Top of DATA FOR THE TASK
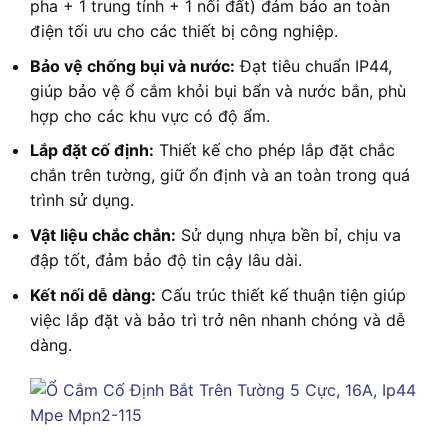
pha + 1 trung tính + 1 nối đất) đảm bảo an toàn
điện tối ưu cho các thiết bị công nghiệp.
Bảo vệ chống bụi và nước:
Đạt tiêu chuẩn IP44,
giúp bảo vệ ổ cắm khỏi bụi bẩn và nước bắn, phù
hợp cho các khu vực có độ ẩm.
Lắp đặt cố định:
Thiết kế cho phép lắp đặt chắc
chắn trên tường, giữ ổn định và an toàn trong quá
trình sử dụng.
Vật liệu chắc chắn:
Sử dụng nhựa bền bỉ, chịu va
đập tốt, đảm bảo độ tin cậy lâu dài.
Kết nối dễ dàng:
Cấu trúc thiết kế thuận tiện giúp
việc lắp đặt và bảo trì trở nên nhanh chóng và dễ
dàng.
Bottom of DATA FOR THE TASK
Top of DATA FOR THE TASK
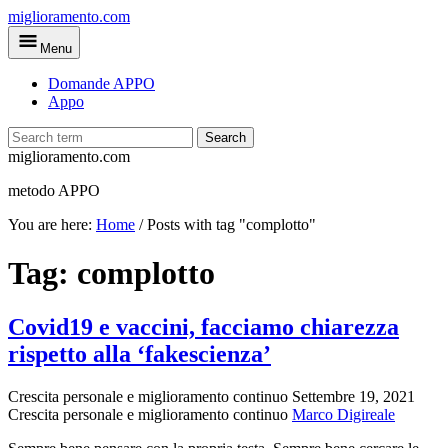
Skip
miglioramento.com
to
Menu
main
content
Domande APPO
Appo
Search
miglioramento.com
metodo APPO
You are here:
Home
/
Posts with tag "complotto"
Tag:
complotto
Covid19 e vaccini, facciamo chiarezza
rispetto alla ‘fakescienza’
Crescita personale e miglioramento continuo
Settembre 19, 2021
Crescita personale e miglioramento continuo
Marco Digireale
Bottom of DATA FOR THE TASK
=== ACTIVITY ===
Using the material above, copy every line in which the string "chắn" occurs.

=== YOUR RESPONSE ===
chắn trên tường, giữ ổn định và an toàn trong quá
Vật liệu chắc chắn:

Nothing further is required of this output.